→ **What you will do**:
Search the material below for lines containing the string "Xuân", and copy every one you find.

→ **Exercise input**:
+---+

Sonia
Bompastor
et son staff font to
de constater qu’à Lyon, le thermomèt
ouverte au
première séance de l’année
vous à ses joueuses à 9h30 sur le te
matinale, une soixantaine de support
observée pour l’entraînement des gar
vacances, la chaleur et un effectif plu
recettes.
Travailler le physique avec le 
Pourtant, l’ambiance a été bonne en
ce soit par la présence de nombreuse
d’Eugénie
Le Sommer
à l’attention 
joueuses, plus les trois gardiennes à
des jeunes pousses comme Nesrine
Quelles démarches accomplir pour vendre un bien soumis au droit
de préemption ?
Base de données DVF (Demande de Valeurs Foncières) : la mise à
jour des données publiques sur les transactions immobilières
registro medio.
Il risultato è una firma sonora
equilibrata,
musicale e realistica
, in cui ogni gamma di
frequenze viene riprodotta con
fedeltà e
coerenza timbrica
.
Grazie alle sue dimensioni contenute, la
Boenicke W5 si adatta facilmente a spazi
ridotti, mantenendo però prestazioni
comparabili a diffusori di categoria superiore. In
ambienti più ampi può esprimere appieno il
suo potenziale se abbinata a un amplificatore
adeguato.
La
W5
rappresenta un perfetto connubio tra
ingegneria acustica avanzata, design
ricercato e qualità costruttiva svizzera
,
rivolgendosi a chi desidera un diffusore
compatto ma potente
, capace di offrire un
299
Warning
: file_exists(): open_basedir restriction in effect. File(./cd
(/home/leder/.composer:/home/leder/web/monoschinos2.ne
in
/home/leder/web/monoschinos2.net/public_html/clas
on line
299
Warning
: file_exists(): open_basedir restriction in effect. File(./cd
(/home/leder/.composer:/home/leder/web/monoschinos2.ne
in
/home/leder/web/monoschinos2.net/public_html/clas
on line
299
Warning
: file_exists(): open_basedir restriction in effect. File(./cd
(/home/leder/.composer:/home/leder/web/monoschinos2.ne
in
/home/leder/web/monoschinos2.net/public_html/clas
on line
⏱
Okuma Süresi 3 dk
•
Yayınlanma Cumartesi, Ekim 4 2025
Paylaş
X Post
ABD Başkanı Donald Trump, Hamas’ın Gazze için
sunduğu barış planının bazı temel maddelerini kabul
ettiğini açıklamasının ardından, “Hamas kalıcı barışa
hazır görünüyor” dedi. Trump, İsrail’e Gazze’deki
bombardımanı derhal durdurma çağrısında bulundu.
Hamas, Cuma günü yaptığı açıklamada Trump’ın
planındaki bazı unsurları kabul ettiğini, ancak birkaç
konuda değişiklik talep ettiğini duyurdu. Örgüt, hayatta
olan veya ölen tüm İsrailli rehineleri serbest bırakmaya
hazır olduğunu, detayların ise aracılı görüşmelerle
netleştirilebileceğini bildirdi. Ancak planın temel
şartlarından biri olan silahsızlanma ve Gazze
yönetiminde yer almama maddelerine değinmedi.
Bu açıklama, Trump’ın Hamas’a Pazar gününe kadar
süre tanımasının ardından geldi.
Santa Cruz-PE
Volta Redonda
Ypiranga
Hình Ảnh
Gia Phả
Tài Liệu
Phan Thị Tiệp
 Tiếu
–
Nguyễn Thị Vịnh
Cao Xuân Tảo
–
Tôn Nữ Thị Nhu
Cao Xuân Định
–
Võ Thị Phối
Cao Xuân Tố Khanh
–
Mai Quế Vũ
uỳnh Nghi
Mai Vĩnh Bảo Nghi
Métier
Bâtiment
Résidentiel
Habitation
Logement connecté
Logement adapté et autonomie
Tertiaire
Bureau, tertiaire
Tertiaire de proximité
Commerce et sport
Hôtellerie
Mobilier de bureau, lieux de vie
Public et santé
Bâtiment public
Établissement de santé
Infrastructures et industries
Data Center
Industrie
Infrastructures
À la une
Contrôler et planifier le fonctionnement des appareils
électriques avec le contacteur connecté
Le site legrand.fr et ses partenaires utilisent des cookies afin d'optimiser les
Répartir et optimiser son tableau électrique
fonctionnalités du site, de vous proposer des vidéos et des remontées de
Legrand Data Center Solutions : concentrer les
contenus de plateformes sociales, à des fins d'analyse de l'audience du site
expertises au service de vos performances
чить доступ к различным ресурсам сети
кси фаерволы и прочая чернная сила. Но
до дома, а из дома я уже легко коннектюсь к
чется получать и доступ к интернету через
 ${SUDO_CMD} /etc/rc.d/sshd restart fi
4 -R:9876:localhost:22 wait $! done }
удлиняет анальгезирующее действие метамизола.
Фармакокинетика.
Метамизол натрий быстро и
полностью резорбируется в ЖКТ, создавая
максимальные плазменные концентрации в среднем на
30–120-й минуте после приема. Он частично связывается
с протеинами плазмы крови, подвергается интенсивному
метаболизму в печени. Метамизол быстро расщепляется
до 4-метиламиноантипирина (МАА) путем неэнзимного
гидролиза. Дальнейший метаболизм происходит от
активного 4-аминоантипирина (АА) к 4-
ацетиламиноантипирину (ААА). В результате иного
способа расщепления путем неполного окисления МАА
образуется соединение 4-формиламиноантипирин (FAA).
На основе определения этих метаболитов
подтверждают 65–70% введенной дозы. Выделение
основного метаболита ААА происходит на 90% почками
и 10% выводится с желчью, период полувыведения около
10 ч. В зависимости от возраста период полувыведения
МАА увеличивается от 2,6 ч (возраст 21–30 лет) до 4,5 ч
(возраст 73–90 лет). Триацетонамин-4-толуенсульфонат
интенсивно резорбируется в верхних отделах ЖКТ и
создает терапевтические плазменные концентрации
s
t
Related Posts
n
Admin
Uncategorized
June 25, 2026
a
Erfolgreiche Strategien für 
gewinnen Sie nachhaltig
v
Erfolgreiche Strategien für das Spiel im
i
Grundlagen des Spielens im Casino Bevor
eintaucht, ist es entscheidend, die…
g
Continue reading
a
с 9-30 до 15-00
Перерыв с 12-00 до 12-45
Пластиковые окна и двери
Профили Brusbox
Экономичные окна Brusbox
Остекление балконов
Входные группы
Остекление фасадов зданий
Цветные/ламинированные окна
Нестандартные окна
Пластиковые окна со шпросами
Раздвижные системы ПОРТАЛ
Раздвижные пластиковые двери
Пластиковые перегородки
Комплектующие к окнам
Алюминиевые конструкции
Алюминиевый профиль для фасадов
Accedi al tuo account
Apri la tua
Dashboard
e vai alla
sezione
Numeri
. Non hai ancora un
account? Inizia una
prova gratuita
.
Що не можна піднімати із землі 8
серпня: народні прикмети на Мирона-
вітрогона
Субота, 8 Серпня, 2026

+---+

→ **Solution for this problem**:
Cao Xuân Tảo
Cao Xuân Định
Cao Xuân Tố Khanh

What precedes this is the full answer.